/---
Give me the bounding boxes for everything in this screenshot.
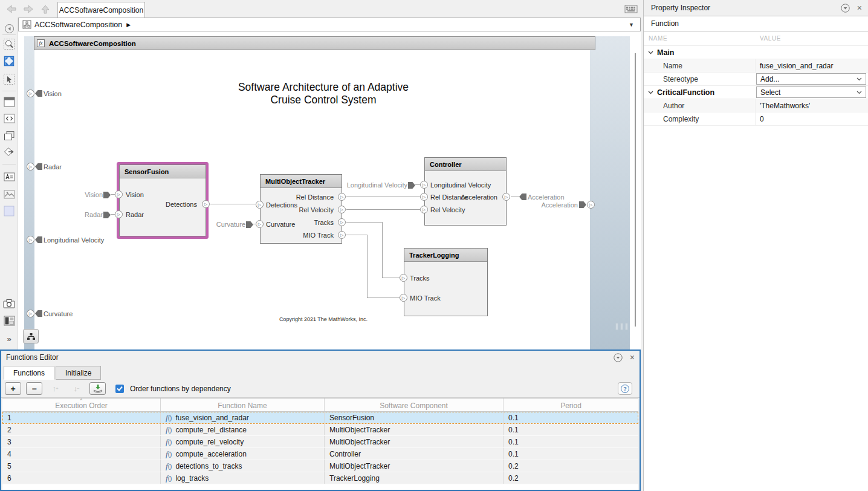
viewpoint-button[interactable]: [2, 146, 16, 159]
keyboard-shortcuts-button[interactable]: [624, 4, 638, 14]
add-function-button[interactable]: +: [5, 382, 21, 395]
stereotype-dropdown[interactable]: Add...: [756, 73, 866, 85]
table-row[interactable]: 6 f()log_tracks TrackerLogging 0.2: [2, 472, 638, 484]
connector-wire-rel-distance[interactable]: [346, 197, 420, 197]
viewport-button[interactable]: [2, 95, 16, 108]
port-in-mot-curvature[interactable]: ▷: [256, 220, 264, 228]
update-diagram-button[interactable]: [89, 382, 106, 395]
duplicate-button[interactable]: [2, 129, 16, 142]
breadcrumb-dropdown-icon[interactable]: ▼: [629, 22, 634, 28]
port-out-sf-detections[interactable]: ▷: [202, 200, 210, 208]
author-value-field[interactable]: 'TheMathworks': [755, 99, 868, 112]
order-by-dependency-checkbox[interactable]: [115, 385, 124, 393]
vertical-scrollbar[interactable]: [635, 53, 636, 327]
port-in-sf-radar[interactable]: ▷: [115, 210, 123, 218]
port-arrow-icon: ▷: [340, 233, 343, 237]
panel-menu-icon[interactable]: [841, 4, 850, 13]
code-view-button[interactable]: [2, 112, 16, 125]
connector-wire-acceleration[interactable]: [511, 197, 520, 197]
move-down-button[interactable]: ↓−: [68, 382, 85, 395]
close-panel-icon[interactable]: ×: [857, 4, 862, 12]
expand-toolbar-button[interactable]: »: [2, 332, 16, 345]
model-tab[interactable]: ACCSoftwareComposition: [57, 2, 145, 18]
boundary-port-vision[interactable]: ▷: [27, 89, 34, 97]
tab-functions[interactable]: Functions: [4, 366, 54, 380]
resize-grip[interactable]: [625, 323, 628, 330]
criticalfunction-dropdown[interactable]: Select: [756, 86, 866, 98]
port-out-mot-mio-track[interactable]: ▷: [338, 231, 346, 239]
resize-grip[interactable]: [615, 323, 618, 330]
component-controller[interactable]: Controller: [424, 157, 507, 226]
table-row[interactable]: 2 f()compute_rel_distance MultiObjectTra…: [2, 424, 638, 436]
image-button[interactable]: [2, 187, 16, 201]
area-button[interactable]: [2, 204, 16, 218]
connector-wire-rel-velocity[interactable]: [346, 209, 420, 210]
column-header-function-name[interactable]: Function Name: [161, 398, 325, 411]
hierarchy-view-button[interactable]: [23, 329, 39, 343]
zoom-region-button[interactable]: [2, 37, 16, 51]
connector-wire-mio-track[interactable]: [346, 235, 367, 235]
connector-wire-tracks[interactable]: [346, 222, 382, 223]
connector-wire-tracks[interactable]: [382, 278, 400, 278]
port-in-ctrl-rel-velocity[interactable]: ▷: [420, 206, 428, 213]
back-button[interactable]: [5, 3, 18, 15]
port-in-mot-detections[interactable]: ▷: [256, 201, 264, 209]
connector-wire-detections[interactable]: [210, 204, 256, 204]
breadcrumb-item[interactable]: ACCSoftwareComposition: [34, 21, 122, 29]
architecture-frame-header[interactable]: fx ACCSoftwareComposition: [34, 36, 595, 50]
boundary-port-longitudinal-velocity[interactable]: ▷: [27, 236, 34, 244]
boundary-port-acceleration[interactable]: ▷: [587, 201, 595, 209]
connector-wire-mio-track[interactable]: [367, 298, 400, 298]
table-row[interactable]: 5 f()detections_to_tracks MultiObjectTra…: [2, 460, 638, 472]
breadcrumb-expand-icon[interactable]: ▶: [126, 22, 131, 28]
move-up-button[interactable]: ↑+: [47, 382, 63, 395]
up-to-parent-button[interactable]: [39, 3, 52, 15]
boundary-port-curvature[interactable]: ▷: [27, 310, 34, 317]
connector-wire-mio-track[interactable]: [367, 235, 368, 298]
port-in-ctrl-rel-distance[interactable]: ▷: [420, 193, 428, 201]
section-row-main[interactable]: Main: [644, 46, 868, 59]
connector-wire-tracks[interactable]: [382, 222, 383, 278]
resize-grip[interactable]: [620, 323, 623, 330]
port-out-mot-rel-velocity[interactable]: ▷: [338, 206, 346, 213]
port-in-tl-mio-track[interactable]: ▷: [400, 294, 407, 302]
port-out-mot-tracks[interactable]: ▷: [338, 218, 346, 226]
function-icon: f(): [166, 437, 172, 447]
port-in-ctrl-longitudinal-velocity[interactable]: ▷: [420, 181, 428, 189]
port-arrow-icon: ▷: [29, 164, 32, 169]
criticalfunction-dropdown-value: Select: [760, 88, 780, 97]
panel-menu-icon[interactable]: [614, 353, 623, 362]
help-button[interactable]: ?: [618, 382, 632, 395]
table-row[interactable]: 1 f()fuse_vision_and_radar SensorFusion …: [2, 412, 638, 424]
close-panel-icon[interactable]: ×: [630, 353, 635, 362]
fit-to-view-icon: [3, 55, 15, 67]
forward-button[interactable]: [22, 3, 35, 15]
tab-initialize[interactable]: Initialize: [56, 366, 101, 380]
port-arrow-icon: ▷: [340, 195, 343, 199]
port-out-mot-rel-distance[interactable]: ▷: [338, 193, 346, 201]
boundary-port-label: Curvature: [44, 310, 73, 318]
column-header-execution-order[interactable]: ^ Execution Order: [2, 398, 161, 411]
complexity-value-field[interactable]: 0: [755, 112, 868, 125]
boundary-port-radar[interactable]: ▷: [27, 163, 34, 171]
name-value-field[interactable]: fuse_vision_and_radar: [755, 59, 868, 72]
port-out-ctrl-acceleration[interactable]: ▷: [502, 193, 510, 201]
select-region-button[interactable]: [2, 73, 16, 86]
port-tag-icon: [35, 310, 42, 317]
column-header-software-component[interactable]: Software Component: [325, 398, 504, 411]
viewer-report-button[interactable]: [2, 314, 16, 327]
remove-function-button[interactable]: −: [26, 382, 42, 395]
table-row[interactable]: 4 f()compute_acceleration Controller 0.1: [2, 448, 638, 460]
table-row[interactable]: 3 f()compute_rel_velocity MultiObjectTra…: [2, 436, 638, 448]
annotation-button[interactable]: [2, 170, 16, 183]
fit-to-view-button[interactable]: [2, 54, 16, 68]
diagram-canvas[interactable]: fx ACCSoftwareComposition Software Archi…: [18, 31, 641, 350]
column-header-period[interactable]: Period: [504, 398, 638, 411]
app-window: ACCSoftwareComposition ACCSoftwareCompos…: [0, 0, 868, 491]
diagram-title-annotation[interactable]: Software Architecture of an Adaptive Cru…: [202, 81, 444, 107]
port-in-tl-tracks[interactable]: ▷: [400, 274, 407, 282]
screenshot-button[interactable]: [2, 297, 16, 310]
section-row-criticalfunction[interactable]: CriticalFunction Select: [644, 86, 868, 99]
port-in-sf-vision[interactable]: ▷: [115, 190, 123, 198]
hide-palette-button[interactable]: [2, 22, 16, 35]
\---
_EXERCISE OBJECTIVE_: Output the entries verbatim but drop the images.

_RESPONSE TO THE EXERCISE_:
Give me the bounding boxes for everything in this screenshot.
viewpoint-button[interactable]: [2, 146, 16, 159]
keyboard-shortcuts-button[interactable]: [624, 4, 638, 14]
add-function-button[interactable]: +: [5, 382, 21, 395]
stereotype-dropdown[interactable]: Add...: [756, 73, 866, 85]
table-row[interactable]: 6 f()log_tracks TrackerLogging 0.2: [2, 472, 638, 484]
connector-wire-rel-distance[interactable]: [346, 197, 420, 197]
viewport-button[interactable]: [2, 95, 16, 108]
port-in-mot-curvature[interactable]: ▷: [256, 220, 264, 228]
update-diagram-button[interactable]: [89, 382, 106, 395]
duplicate-button[interactable]: [2, 129, 16, 142]
breadcrumb-dropdown-icon[interactable]: ▼: [629, 22, 634, 28]
port-out-sf-detections[interactable]: ▷: [202, 200, 210, 208]
author-value-field[interactable]: 'TheMathworks': [755, 99, 868, 112]
order-by-dependency-checkbox[interactable]: [115, 385, 124, 393]
vertical-scrollbar[interactable]: [635, 53, 636, 327]
port-in-sf-radar[interactable]: ▷: [115, 210, 123, 218]
port-arrow-icon: ▷: [340, 233, 343, 237]
panel-menu-icon[interactable]: [841, 4, 850, 13]
code-view-button[interactable]: [2, 112, 16, 125]
connector-wire-acceleration[interactable]: [511, 197, 520, 197]
move-down-button[interactable]: ↓−: [68, 382, 85, 395]
close-panel-icon[interactable]: ×: [857, 4, 862, 12]
expand-toolbar-button[interactable]: »: [2, 332, 16, 345]
model-tab[interactable]: ACCSoftwareComposition: [57, 2, 145, 18]
boundary-port-vision[interactable]: ▷: [27, 89, 34, 97]
tab-functions[interactable]: Functions: [4, 366, 54, 380]
resize-grip[interactable]: [625, 323, 628, 330]
criticalfunction-dropdown[interactable]: Select: [756, 86, 866, 98]
port-out-mot-mio-track[interactable]: ▷: [338, 231, 346, 239]
resize-grip[interactable]: [615, 323, 618, 330]
component-controller[interactable]: Controller: [424, 157, 507, 226]
table-row[interactable]: 2 f()compute_rel_distance MultiObjectTra…: [2, 424, 638, 436]
image-button[interactable]: [2, 187, 16, 201]
area-button[interactable]: [2, 204, 16, 218]
connector-wire-rel-velocity[interactable]: [346, 209, 420, 210]
column-header-function-name[interactable]: Function Name: [161, 398, 325, 411]
hierarchy-view-button[interactable]: [23, 329, 39, 343]
zoom-region-button[interactable]: [2, 37, 16, 51]
connector-wire-mio-track[interactable]: [346, 235, 367, 235]
connector-wire-tracks[interactable]: [346, 222, 382, 223]
connector-wire-tracks[interactable]: [382, 278, 400, 278]
port-in-ctrl-rel-velocity[interactable]: ▷: [420, 206, 428, 213]
back-button[interactable]: [5, 3, 18, 15]
port-in-mot-detections[interactable]: ▷: [256, 201, 264, 209]
connector-wire-detections[interactable]: [210, 204, 256, 204]
breadcrumb-item[interactable]: ACCSoftwareComposition: [34, 21, 122, 29]
architecture-frame-header[interactable]: fx ACCSoftwareComposition: [34, 36, 595, 50]
boundary-port-longitudinal-velocity[interactable]: ▷: [27, 236, 34, 244]
boundary-port-acceleration[interactable]: ▷: [587, 201, 595, 209]
connector-wire-mio-track[interactable]: [367, 298, 400, 298]
table-row[interactable]: 5 f()detections_to_tracks MultiObjectTra…: [2, 460, 638, 472]
breadcrumb-expand-icon[interactable]: ▶: [126, 22, 131, 28]
move-up-button[interactable]: ↑+: [47, 382, 63, 395]
up-to-parent-button[interactable]: [39, 3, 52, 15]
boundary-port-curvature[interactable]: ▷: [27, 310, 34, 317]
connector-wire-mio-track[interactable]: [367, 235, 368, 298]
port-in-ctrl-rel-distance[interactable]: ▷: [420, 193, 428, 201]
section-row-main[interactable]: Main: [644, 46, 868, 59]
connector-wire-tracks[interactable]: [382, 222, 383, 278]
resize-grip[interactable]: [620, 323, 623, 330]
port-out-mot-rel-velocity[interactable]: ▷: [338, 206, 346, 213]
port-in-tl-mio-track[interactable]: ▷: [400, 294, 407, 302]
port-out-mot-tracks[interactable]: ▷: [338, 218, 346, 226]
function-icon: f(): [166, 437, 172, 447]
port-in-ctrl-longitudinal-velocity[interactable]: ▷: [420, 181, 428, 189]
port-arrow-icon: ▷: [29, 164, 32, 169]
criticalfunction-dropdown-value: Select: [760, 88, 780, 97]
panel-menu-icon[interactable]: [614, 353, 623, 362]
help-button[interactable]: ?: [618, 382, 632, 395]
table-row[interactable]: 1 f()fuse_vision_and_radar SensorFusion …: [2, 412, 638, 424]
close-panel-icon[interactable]: ×: [630, 353, 635, 362]
fit-to-view-icon: [3, 55, 15, 67]
forward-button[interactable]: [22, 3, 35, 15]
tab-initialize[interactable]: Initialize: [56, 366, 101, 380]
port-arrow-icon: ▷: [340, 195, 343, 199]
port-out-mot-rel-distance[interactable]: ▷: [338, 193, 346, 201]
boundary-port-label: Curvature: [44, 310, 73, 318]
column-header-execution-order[interactable]: ^ Execution Order: [2, 398, 161, 411]
complexity-value-field[interactable]: 0: [755, 112, 868, 125]
boundary-port-radar[interactable]: ▷: [27, 163, 34, 171]
name-value-field[interactable]: fuse_vision_and_radar: [755, 59, 868, 72]
port-out-ctrl-acceleration[interactable]: ▷: [502, 193, 510, 201]
select-region-button[interactable]: [2, 73, 16, 86]
port-tag-icon: [35, 310, 42, 317]
column-header-software-component[interactable]: Software Component: [325, 398, 504, 411]
viewer-report-button[interactable]: [2, 314, 16, 327]
remove-function-button[interactable]: −: [26, 382, 42, 395]
table-row[interactable]: 4 f()compute_acceleration Controller 0.1: [2, 448, 638, 460]
table-row[interactable]: 3 f()compute_rel_velocity MultiObjectTra…: [2, 436, 638, 448]
annotation-button[interactable]: [2, 170, 16, 183]
fit-to-view-button[interactable]: [2, 54, 16, 68]
diagram-canvas[interactable]: fx ACCSoftwareComposition Software Archi…: [18, 31, 641, 350]
column-header-period[interactable]: Period: [504, 398, 638, 411]
app-window: ACCSoftwareComposition ACCSoftwareCompos…: [0, 0, 868, 491]
diagram-title-annotation[interactable]: Software Architecture of an Adaptive Cru…: [202, 81, 444, 107]
port-in-tl-tracks[interactable]: ▷: [400, 274, 407, 282]
screenshot-button[interactable]: [2, 297, 16, 310]
section-row-criticalfunction[interactable]: CriticalFunction Select: [644, 86, 868, 99]
port-in-sf-vision[interactable]: ▷: [115, 190, 123, 198]
hide-palette-button[interactable]: [2, 22, 16, 35]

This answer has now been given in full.